Em Fausto, lenda e mito entrelaçam-se, demonstrando, paradigmaticamente, estas pontuais considerações em torno da lenda, formuladas por Lúcia Pimentel Góes, neste Dicionário eletrônico: “[Do lat. legenda, ‘coisas que devem ser lidas’.] Originalmente, a palavra designava histórias de santos, mas o sentido estendeu-se para significar uma história ou tradição oriunda de tempos imemoriais e popularmente aceite como verdade. É aplicada hodiernamente a histórias fantasiosas ligadas a pessoas verdadeiras, acontecimentos ou lugares. Lenda e mito são relacionados, mas a lenda tem menos a ver com o sobrenatural. A lenda frequentemente diz respeito a personagens famosas, populares, revolucionárias, santas, que vivem na imaginação popular. A lenda é sustentada oralmente, cantada em versos tradicionais ou em baladas, e posteriormente escrita. A literatura de cordel inclui muitas histórias lendárias em torno de figuras populares ou da vida política. Na lenda, facto e fantasia são interligados”.

A natureza apócrifa da narração de inúmeros episódios bíblicos e medievais, farsas, golpes de magia negra e fábulas – um erudito educador que abusava dos alunos, blasfemador contumaz, teólogo, que teria preferido ser doutor em medicina a ser doutor em teologia, e, até, profeta – começaram a configurar uma tão fantástica tradição oral acerca desse Fausto que ele acabou por tornar-se personagem literária. A partir da cristalização em livro dos fatos da vida do Doctor Faustus, disseminou-se o mito, que encontrou avatares nas mais diversas literaturas e outras linguagens da arte. Consta que o primeiro escritor da lenda faustiana foi Johann Spiess (ou Spies), de Frankfurt, morto, cerca de 1607, que publicou, em 1587, o Spieß’sches Faustbuch ou Das Volksbuch von Dr.

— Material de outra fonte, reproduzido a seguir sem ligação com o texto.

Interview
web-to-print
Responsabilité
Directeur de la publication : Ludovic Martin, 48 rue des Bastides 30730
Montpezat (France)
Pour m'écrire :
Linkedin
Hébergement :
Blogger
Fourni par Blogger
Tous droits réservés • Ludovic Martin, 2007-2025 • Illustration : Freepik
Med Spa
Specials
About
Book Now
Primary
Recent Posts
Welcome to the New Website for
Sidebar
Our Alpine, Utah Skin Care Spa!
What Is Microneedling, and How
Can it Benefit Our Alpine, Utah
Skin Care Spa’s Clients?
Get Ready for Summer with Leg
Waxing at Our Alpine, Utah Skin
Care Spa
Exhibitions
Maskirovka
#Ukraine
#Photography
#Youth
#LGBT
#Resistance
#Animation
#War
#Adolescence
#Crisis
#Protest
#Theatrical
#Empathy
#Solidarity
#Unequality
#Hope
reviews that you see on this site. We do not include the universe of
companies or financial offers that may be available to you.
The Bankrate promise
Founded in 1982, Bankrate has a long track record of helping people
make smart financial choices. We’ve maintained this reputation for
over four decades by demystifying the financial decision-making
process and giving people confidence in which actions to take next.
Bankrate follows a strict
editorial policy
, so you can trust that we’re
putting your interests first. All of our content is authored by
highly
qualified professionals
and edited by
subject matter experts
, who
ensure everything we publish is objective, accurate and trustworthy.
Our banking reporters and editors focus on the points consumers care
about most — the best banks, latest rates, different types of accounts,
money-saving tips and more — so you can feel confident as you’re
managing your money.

Faust, um volume de 227 páginas, obra lida alegoricamente como severa advertência luterana contra a paixão excessiva pelo saber e pelo poder.

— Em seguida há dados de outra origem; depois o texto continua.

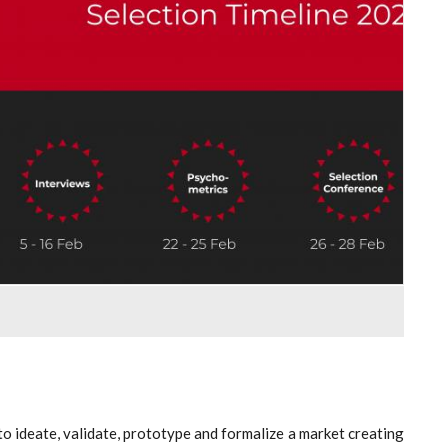
to ideate, validate, prototype and formalize a market creating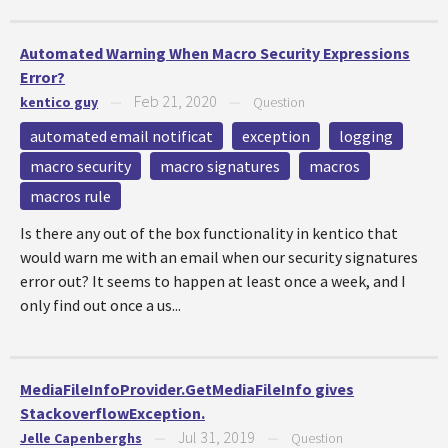
Automated Warning When Macro Security Expressions
Error?
Feb 21, 2020
kentico guy
—
—
Question
automated email notificat
exception
logging
macro security
macro signatures
macros
macros rule
Is there any out of the box functionality in kentico that
would warn me with an email when our security signatures
error out? It seems to happen at least once a week, and I
only find out once a us...
MediaFileInfoProvider.GetMediaFileInfo gives
StackoverflowException.
Jul 31, 2019
Jelle Capenberghs
—
—
Question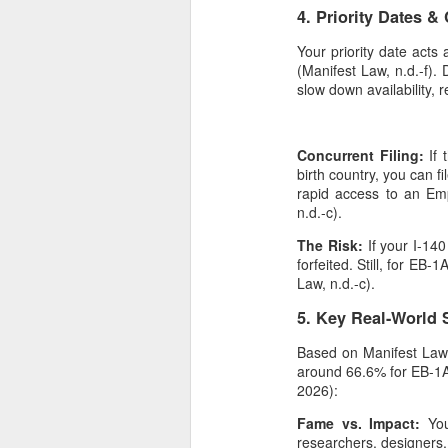
4. Priority Dates &
Your priority date acts
(Manifest Law, n.d.-f)
slow down availability, r
Concurrent Filing:
If 
birth country, you can f
rapid access to an Em
n.d.-c).
The Risk:
If your I-140
forfeited. Still, for EB
Law, n.d.-c).
5. Key Real-World 
Based on Manifest Law's 
around 66.6% for EB-1A
2026):
Fame vs. Impact:
Yo
researchers, designers,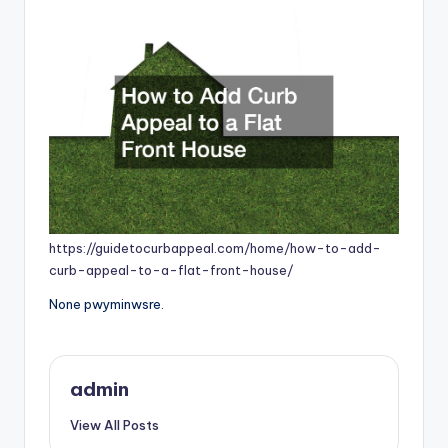
https://guidetocurbappeal.com/home/how-to-add-
curb-appeal-to-a-flat-front-house/
None pwyminwsre.
admin
View All Posts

De um livro inicial, a lenda de Fausto passa aos palcos, pelas mãos mágicas do dramaturgo inglês Christopher Marlowe (1564-1593), que, a partir da tradução inglesa, em 1592, do Volksbuch, The Histories of the Damnable Life, and Deserved Death of Doctor Iohann Faustus, atribuída a certo P. F., publicou, em 1589, dois anos, portanto, depois da obra de Spiess, The Tragical History of Doctor Faustus, que encena o dilema do homem ocidental, cindido entre a religiosidade da Idade Média e o humanismo fervoroso do Renascimento. Resulta em tragédia a cisão. Jovem, epicurista, utopista apaixonado, o Fausto do dramaturgo elisabetano passa do culto da Beleza, encarnado por Helena de Tróia, ao desespero cristão: drama prometéico ou tragédia do ateísmo, orna-se com um contraponto cômico. De acordo com Logan, Terence P. e Denzell S. Smith, “No Elizabethan play outside the Shakespeare canon has raised more controversy than Doctor Faustus. There is no agreement concerning the nature of the text and the date of composition (…) and the centrality of the Faust legend in the history of the Western world precludes any definitive agreement on the interpretation of the play…” (1973, p. 14). Como o personagem misterioso e maldito, a versão inglesa do Fausto carrega-se de enigmas. Como o Fausto das lendas germânicas, Marlowe condena, também, seu personagem ao inferno.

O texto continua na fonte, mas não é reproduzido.